The user function receives (target_chunk, data) — the same values yielded by iter_chunks(). It must be a top-level picklable function (not a lambda or closure).

def compute_mean(target_chunk, data):
    return data.mean()

with cfdb.open_dataset(file_path) as ds:
    means = [result for _, result in ds['temperature'].map(compute_mean, n_workers=4)]

Parameters:

Parameter Type Description
func callable func(target_chunk, data) -> result or None. Return None to skip.
chunk_shape dict or None {coord_name: int} for rechunked iteration. None uses storage chunks with the efficient booklet.map path.
n_workers int or None Number of worker processes. Defaults to os.cpu_count().
max_mem int Max memory for rechunker buffer.

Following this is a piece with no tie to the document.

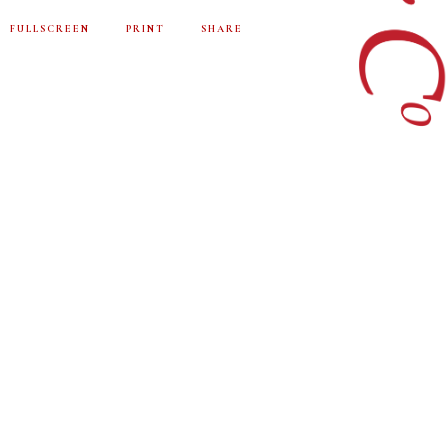
FULLSCREEN
PRINT
SHARE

Only used when chunk_shape is set.

With rechunked chunks:

with cfdb.open_dataset(file_path, flag='w') as ds:
    temp = ds['temperature']
    for target_chunk, result in temp.map(scale_kelvin, chunk_shape={'latitude': 50}, n_workers=4):
        temp[target_chunk] = result

Works on views too:

with cfdb.open_dataset(file_path) as ds:
    view = ds['temperature'][0:50, :]
    for target_chunk, result in view.map(transform, n_workers=4):
        ...

Interpolation

interp(x=None, y=None, z=None, iter_dim=None, xy=None)

Create an interpolation object for spatial interpolation. Returns GridInterp for grid datasets or PointInterp for ts_ortho datasets. Requires geointerp and a CRS.

gi = temp.interp()
for time_val, grid in gi.to_grid(grid_res=0.01):
    print(grid.shape)

See GridInterp / PointInterp for details.

Rechunking

rechunker()

Return a Rechunker for on-the-fly rechunking:

rechunker = temp.rechunker()
for slices, data in rechunker.rechunk((50, 50)):
    print(data.shape)

See Rechunker for details.

Other Methods

load()

For EDataset: pre-fetch chunks from S3. No-op for local datasets.

update_units(units)

Update the units value. Only on writable datasets.